9/10
Wallowing With The Rats
10 November 2023
Warning: Spoilers
Joseph Losey's 1964 screen adaptation of John Wilson's stage play is a powerful, claustrophobic depiction of the horrors of the 1st World War trenches and the inhuman treatment of combatants. In this respect, King And Country is a natural companion-piece to other 'anti-war' films, most notably Stanley Kubrick's 1957 masterpiece Paths Of Glory, with which Losey's film shares its grainy (and gloomy) black-and-white look - cinematographer Denys Coop's work here being outstanding, from the film's haunting slow pan across a war memorial, to the sound of Larry Adler's haunting harmonica and the increasing volume of 'background warfare', through to repeated close-ups of the rat-infested puddles at the front.
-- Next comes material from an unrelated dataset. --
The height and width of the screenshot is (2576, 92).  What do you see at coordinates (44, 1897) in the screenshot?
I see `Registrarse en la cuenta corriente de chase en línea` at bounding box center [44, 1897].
Losey's film also excels in bringing to together an outstanding (near perfect, I would say) cast of British acting talent from the period.

At the film's centre is Tom Courtenay's award-winning performance as the 23-year old Private Arthur Hamp, on trial for desertion and being defended (for his life) by Dirk Bogarde's officer, Captain Hargreaves. These two outstanding British actors are at the top of their game here - the former as the semi-literate, subservient ('You know best, sir'), disturbed, deluded optimist (whose wife back home has, ironically, deserted him) - often captured by Coop staring into the middle distance as he reflects on his living nightmare - whilst Bogarde again demonstrates his position as one of the finest actors of his generation, here as the 'conflicted officer' - increasingly sympathetic to Hamp's 'pathetic specimen', but unable to free himself entirely from his 'sense of duty'. And it is, of course, this sense of duty that is at the core of the film - and Losey (and Wilson) are actually very even-handed in their depiction of the 'officers vs men conflict', focusing rather more on 'the system' - the 'rules of war' as James Villiers' prosecuting counsel, Captain Midgley, devastatingly summarises, 'A proper court is concerned with law, it's a bit amateur to plead for justice'.
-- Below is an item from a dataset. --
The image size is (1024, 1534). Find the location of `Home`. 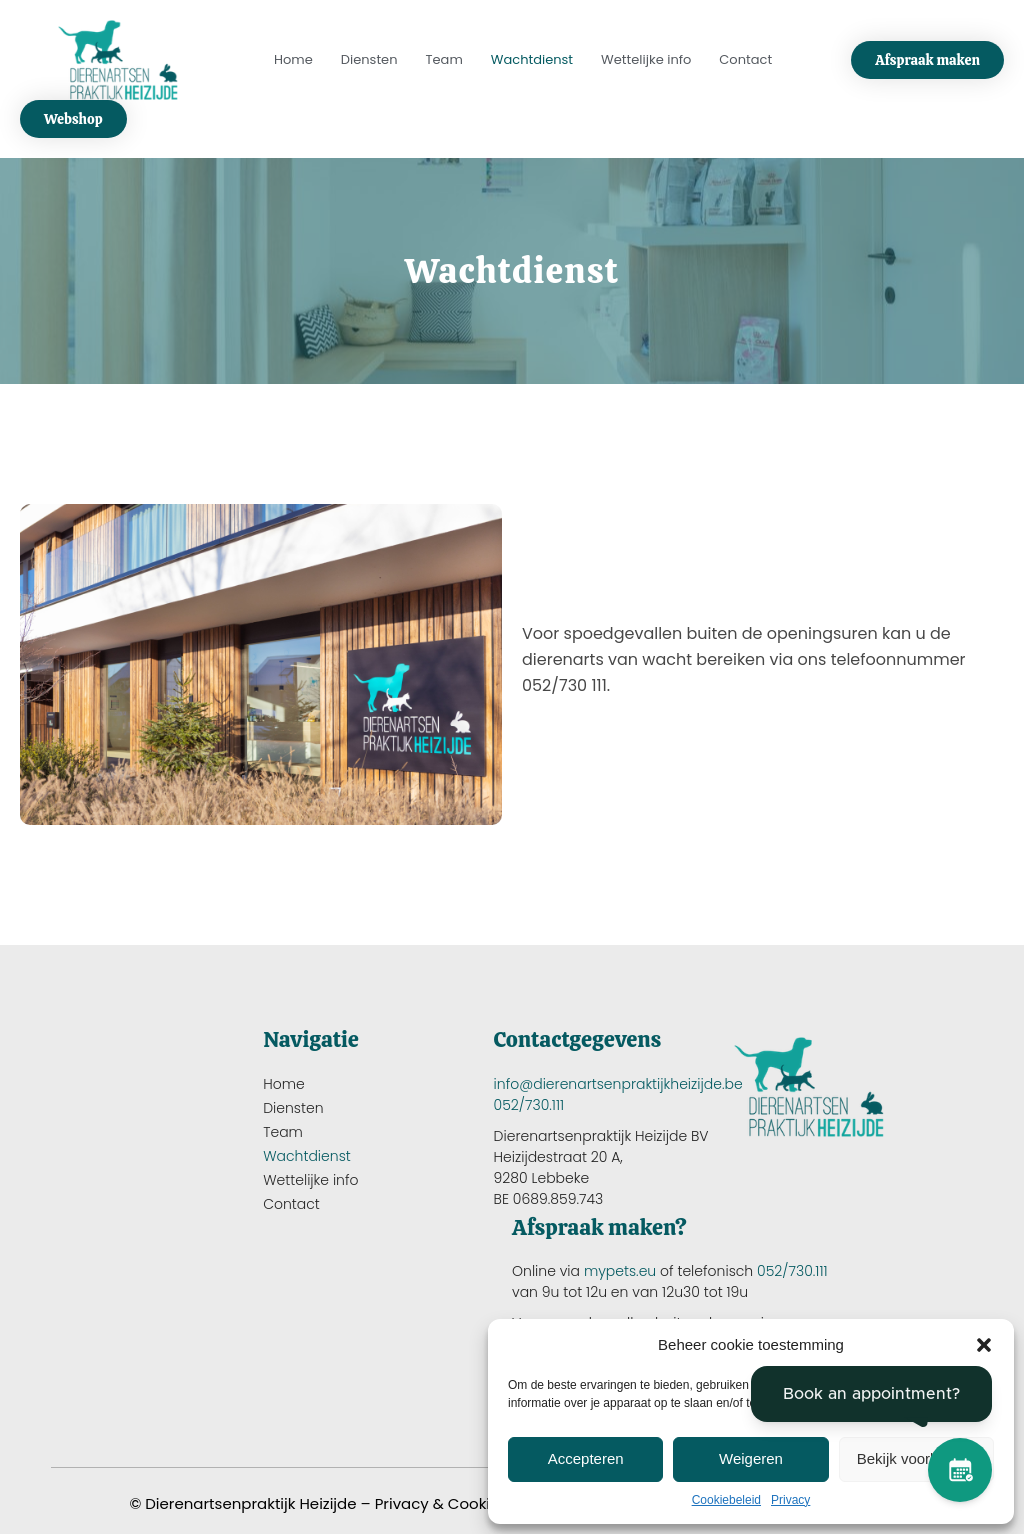

Home is located at coordinates (293, 59).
Elsewhere, Losey sets up the film's milieu brilliantly as the 'men' banter, clear rats from their infested mud-hole, kowtow to bellowing superiors, gossip cynically, indulge in illicit supplies of food and booze, and (in one of the film's lighter moments) put their 'captured rat' on trial. As well as Bogarde and Courtney's central pairing, also outstanding are Peter Copley's casually officious commanding officer, Leo McKern's aggressively defensive doctor (witness for the prosecution) Captain O'Sullivan, whilst Barry Foster is also good as the floundering Lieutenant Webb.
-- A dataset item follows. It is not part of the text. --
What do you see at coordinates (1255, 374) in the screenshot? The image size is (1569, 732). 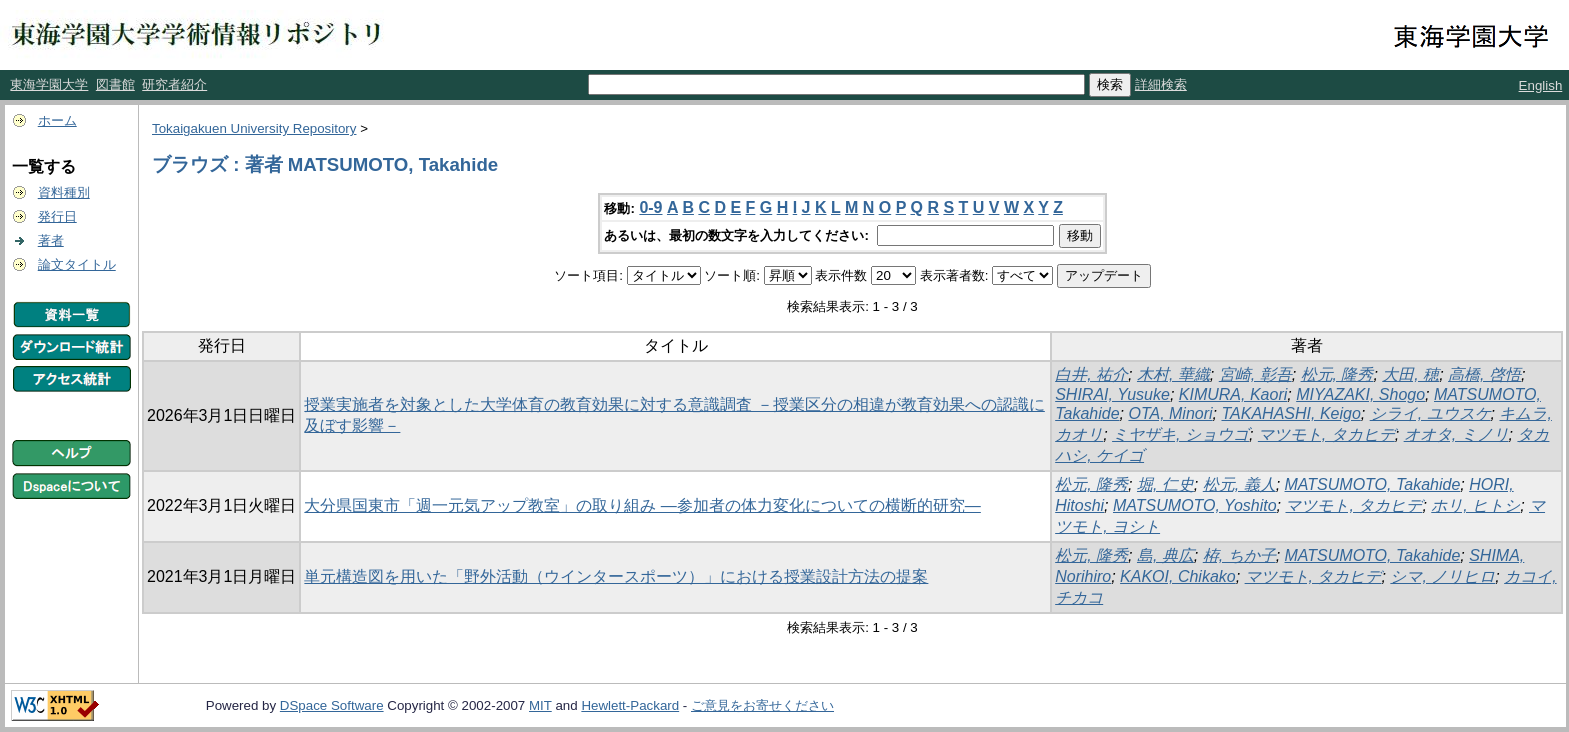 I see `宮崎, 彰吾` at bounding box center [1255, 374].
Whilst the film succeeds, for me, principally on the strength of its message and the totally convincing acting turns, I can't help but return to Coop's camera, which is frequently outstanding, such as during the brief sequence in which a dead body 'disappears' under the mud and rain or where the soldiers 'excavate' rats from the body of a dead horse.

King And Country is a must-see film and a classic of its genre.